Christina Smolke said the financing will enable the company to use its synthetic biology platform to support essential medications that rely on plant-based materials.
Synthetic biology startup Antheia raised $73 million in Series B financing to support the company’s efforts to bring its first plant-based medicine to market and support the production of necessary active pharmaceutical ingredients and materials.
The supply chains for plant-based medicines are fragile and subject to disruption from natural disasters and man-made issues. Christina Smolke, co-founder and chief executive officer of Antheia, said the financing will enable the company to use its synthetic biology platform to engineer the molecules necessary to support the development of essential medications that rely on plant-based materials.
The company noted that more than 40% of medications are sourced from nature, with many of these being deemed essential medications by the World Health Organization and the U.S. Food and Drug Administration. The company’s synthetic biology platform was developed to enable resilient and agile production of these essential medications, including analgesics, antitussives, chemotherapeutics, and neurotransmitter inhibitors.
“With this funding, we are equipped to begin decoupling the production of essential plant-based medicines from unpredictable harvests and unsustainable supply chains, while ensuring that these critical, life-saving medicines are available when and where they’re most needed,” Smolke said in a statement.
The Bay Area-based company is focused on multiple classes of plant-inspired pharmaceuticals that can’t be produced through a scalable synthetic chemistry process. With whole-cell engineering, Antheia has been able to produce the highly complex pharmaceuticals by reconstructing biosynthetic pathways in yeast cells. Those cells are engineered to make numerous enzymes and transporters that “work in concert to transform the cell into a miniature factory for efficiently assembling some of the most complex molecules known to humankind,” the company said.
The company’s first molecule, a key starting material for essential medications, was produced at commercially relevant titers in pilot scale runs. Antheia said the resulting material is chemically equivalent to what can be extracted from plants.
Last year, Smolke published a paper in Nature that described the successful microbial biosynthesis of tropane alkaloids, a class of essential medicines used to treat neuromuscular disorders.
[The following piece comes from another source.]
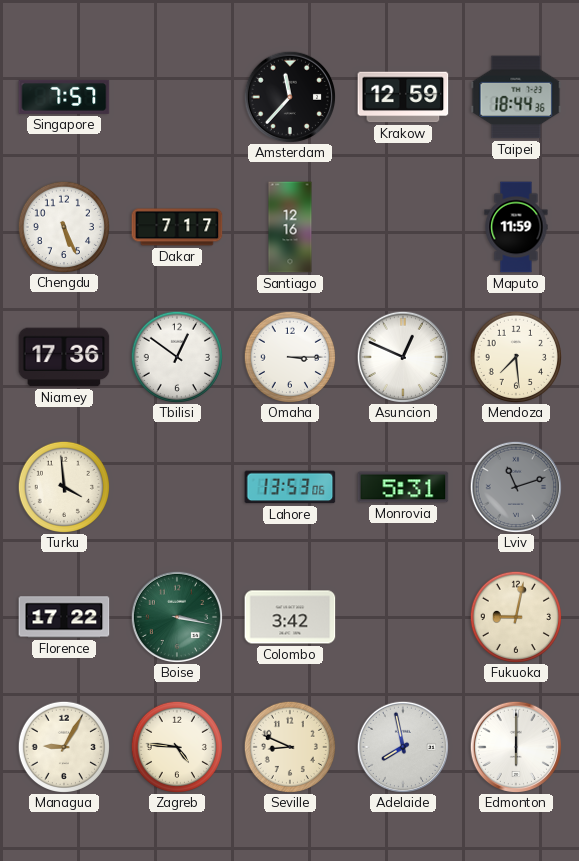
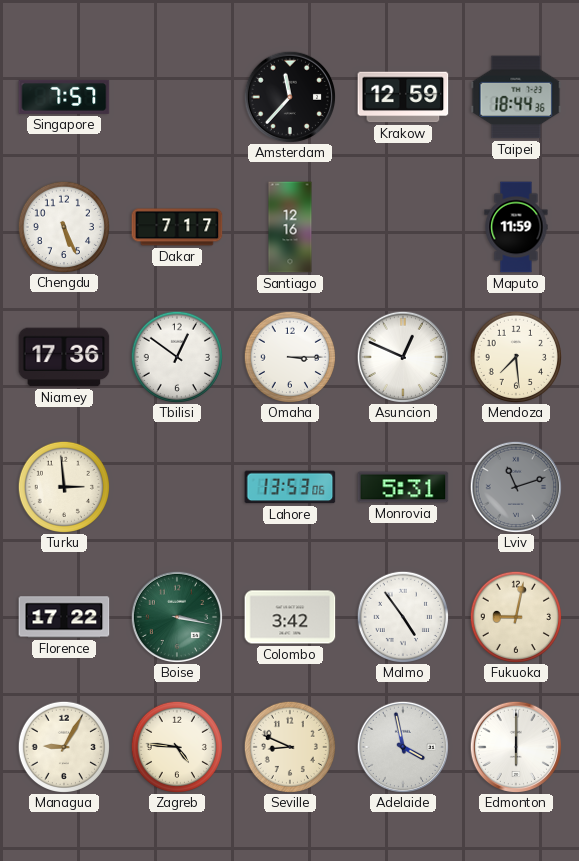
Turku: 3:59 -> 2:59
Malmo: none -> 4:54
Adelaide: 7:58 -> 3:58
To date, Antheia has demonstrated the biosynthesis of four major classes of plant-based medicines.
Antheia said its synthetic biology platform creates an opportunity for the development of novel drugs in underrepresented chemical space. This makes it possible to go after biological targets currently considered undruggable, the company added.
“Taken as a whole, the company’s platform represents a scalable, cost-effective, rapid-response fermentation-based manufacturing process for essential medicines, which will help ensure greater resiliency and emergency preparedness for healthcare systems of all sizes,” Antheia said in its announcement.
Patrick Yang, a former Roche executive and current board member at Antheia, said the company’s platform has the potential to improve production time and scale for plant-based medications significantly. Antheia’s bio-based fermentation approach “resets the foundation of drug manufacturing to be more flexible and responsive, an important velocity and capability improvement and a potential transformation of our current drug supply chains,” Yang said in a statement.
The Series B financing round was led by Viking Global Investors. Sherpalo Ventures and Hillspire also participated.